Error: Unexpected Close Tag
asontha opened this issue · comments
Hey! I have a script that loads sitemaps, and then uses xml2js to convert them into JSON for use. Previously it worked just fine, but now I seem to always be getting an unexpected close tag. Did something change? I recently tried upgrading to 0.5.0 to see if that would fix it but still running into the same issue.
Sitemap url: https://www.zurichna.com/sitemap.xml
Version ^0.4.23
Error: Unexpected close tag
Line: 6
Column: 14
Char: >
at error (<SCRIPT_PATH>/node_modules/sax/lib/sax.js:667:10)
at strictFail (<SCRIPT_PATH>/node_modules/sax/lib/sax.js:693:7)
at closeTag (<SCRIPT_PATH>/node_modules/sax/lib/sax.js:887:9)
at SAXParser.write (<SCRIPT_PATH>/node_modules/sax/lib/sax.js:1449:13)
at exports.Parser.Parser.parseString (<SCRIPT_PATH>/node_modules/xml2js/lib/parser.js:323:31)
at Parser.parseString (<SCRIPT_PATH>/node_modules/xml2js/lib/parser.js:5:59)
at <SCRIPT_PATH>/node_modules/xml2js/lib/parser.js:338:24
at new Promise (<anonymous>)
at exports.Parser.Parser.parseStringPromise (<SCRIPT_PATH>/node_modules/xml2js/lib/parser.js:336:14)
at Parser.parseStringPromise (<SCRIPT_PATH>/node_modules/xml2js/lib/parser.js:5:59)
<SCRIPT_PATH>/scraping.js:173
site_urls = site_map_json.urlset.url.map(u => u.loc[0])
^
TypeError: Cannot read properties of undefined (reading 'url')
at main (<SCRIPT_PATH>/scraping.js:173:40)

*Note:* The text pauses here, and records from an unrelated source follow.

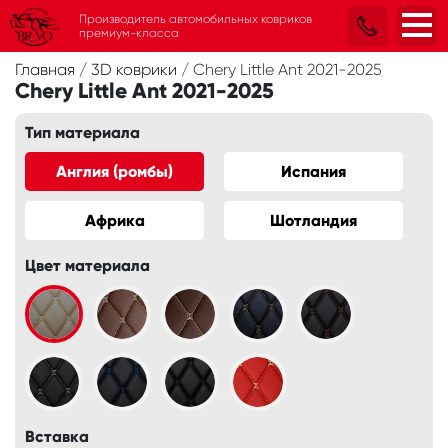
Производитель автомобильных ковриков
премиум-класса
Главная
/
3D коврики
/
Chery Little Ant 2021-2025
Chery Little Ant 2021-2025
Тип материала
Англия (ромбы)
Испания
Африка
Шотландия
Цвет материала
Вставка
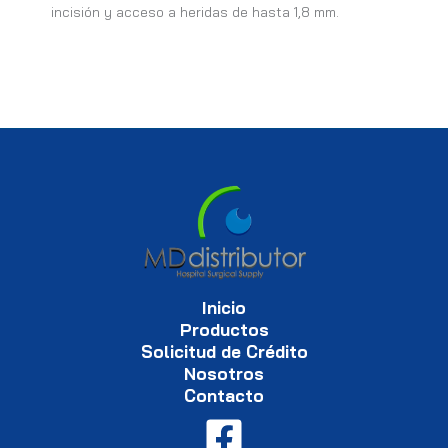
incisión y acceso a heridas de hasta 1,8 mm.
Inicio
Productos
Solicitud de Crédito
Nosotros
Contacto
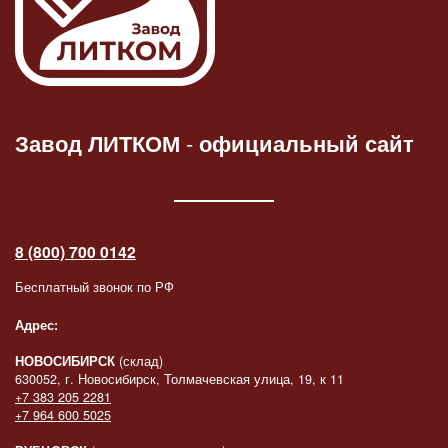
Завод ЛИТКОМ
-
официальный сайт
8 (800) 700 0142
Бесплатный звонок по РФ
Адрес:
НОВОСИБИРСК
(склад)
630052, г. Новосибирск, Толмачевская улица, 19, к 11
+7 383 205 2281
+7 964 600 5025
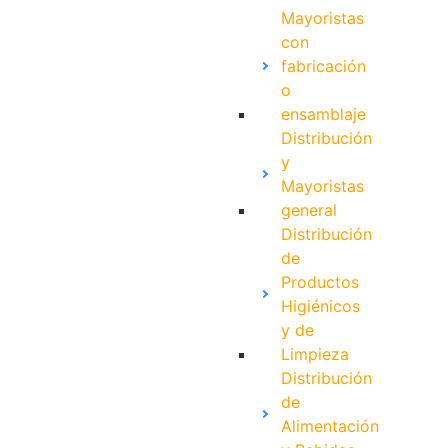
Mayoristas
con
fabricación
o
ensamblaje
Distribución
y
Mayoristas
general
Distribución
de
Productos
Higiénicos
y de
Limpieza
Distribución
de
Alimentación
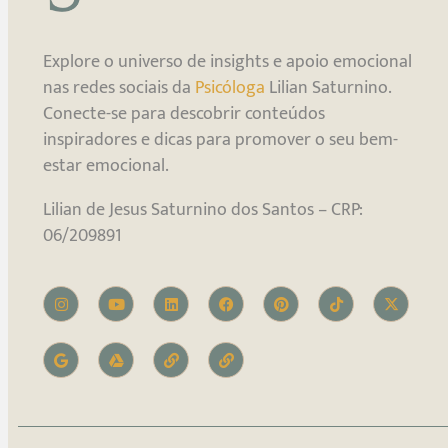
Explore o universo de insights e apoio emocional
nas redes sociais da
Psicóloga
Lilian Saturnino.
Conecte-se para descobrir conteúdos
inspiradores e dicas para promover o seu bem-
estar emocional.
Lilian de Jesus Saturnino dos Santos – CRP:
06/209891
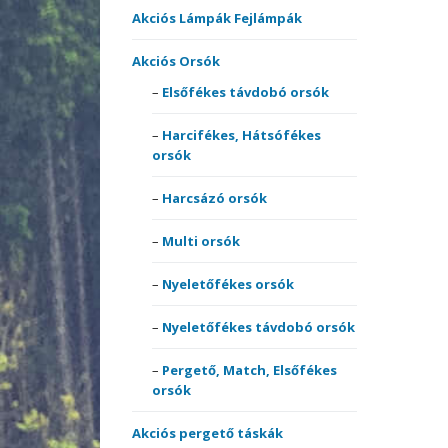
Akciós székek, ágyak,
comb
Akciós Lámpák Fejlámpák
fotelek
Match
Harcs
Akciós Orsók
Pulóv
Akciós szettek
Multis
Pólók
Elsőfékes távdobó orsók
Multi 
Bottartók, Rod-podok
Perge
Therm
Harcifékes, Hátsófékes
Nyele
ruház
orsók
Csónakmotorok
Spicc,
Nyele
Harcsázó orsók
orsók
Egyéb Akciós termékek
surf 
Multi orsók
Perge
Elektromos kapásjelzők
Teles
Elsőf
Nyeletőfékes orsók
botok
Etetőanyag Szettek
Nyeletőfékes távdobó orsók
Horgok
Hárm
Pergető, Match, Elsőfékes
orsók
Merítőhálók,
Horgo
Akciós pergető táskák
merítőfejek,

at process.processTicksAndRejections (node:internal/process/task_queues:95:5)
Version ^0.5.0
Error: Unexpected close tag
Line: 6
Column: 14
Char: >
at error (<SCRIPT_PATH>/node_modules/sax/lib/sax.js:667:10)
at strictFail (<SCRIPT_PATH>/node_modules/sax/lib/sax.js:693:7)
at closeTag (<SCRIPT_PATH>/node_modules/sax/lib/sax.js:887:9)
at SAXParser.write (<SCRIPT_PATH>/node_modules/sax/lib/sax.js:1449:13)
at exports.Parser.Parser.parseString (<SCRIPT_PATH>/node_modules/xml2js/lib/parser.js:327:31)
at Parser.parseString (<SCRIPT_PATH>/node_modules/xml2js/lib/parser.js:5:59)
at <SCRIPT_PATH>/node_modules/xml2js/lib/parser.js:342:24
at new Promise (<anonymous>)
at exports.Parser.Parser.parseStringPromise (<SCRIPT_PATH>/node_modules/xml2js/lib/parser.js:340:14)
at Parser.parseStringPromise (<SCRIPT_PATH>/node_modules/xml2js/lib/parser.js:5:59)
<SCRIPT_PATH>/scraping.js:173
site_urls = site_map_json.urlset.url.map(u => u.loc[0])
^
TypeError: Cannot read properties of undefined (reading 'url')
at main (<SCRIPT_PATH>/scraping.js:173:40)
at process.processTicksAndRejections (node:internal/process/task_queues:95:5)
Here's how I'm using xml2js:
async function fetchSiteMapXML(sitemap_url) {
return axios.get(sitemap_url)
.then(response => {
return response;
}).catch(error => {
console.log('fetchSiteMapXML Request Failed:', error);
return error;
});
}
async function convertXMLToJSON(xml) {
var parser = new xml2js.Parser();
return parser.parseStringPromise(xml)
.then(result => {
console.log("JSON conversion complete")
return result;
})
.catch(error => {
console.log("JSON conversion failed");
return error
});
}
The output of fetchSiteMapXML
is fed directly into convertXMLToJSON
.
Here's how these are being called in the script
let site_map_response = await fetchSiteMapXML(site_map_url);
let site_map_json = await convertXMLToJSON(site_map_response.data);
console.log("Sitemap JSON: ", site_map_json);
site_urls = site_map_json.urlset.url.map(u => u.loc[0])
Turns out the website had a special bot blocker on their sitemap.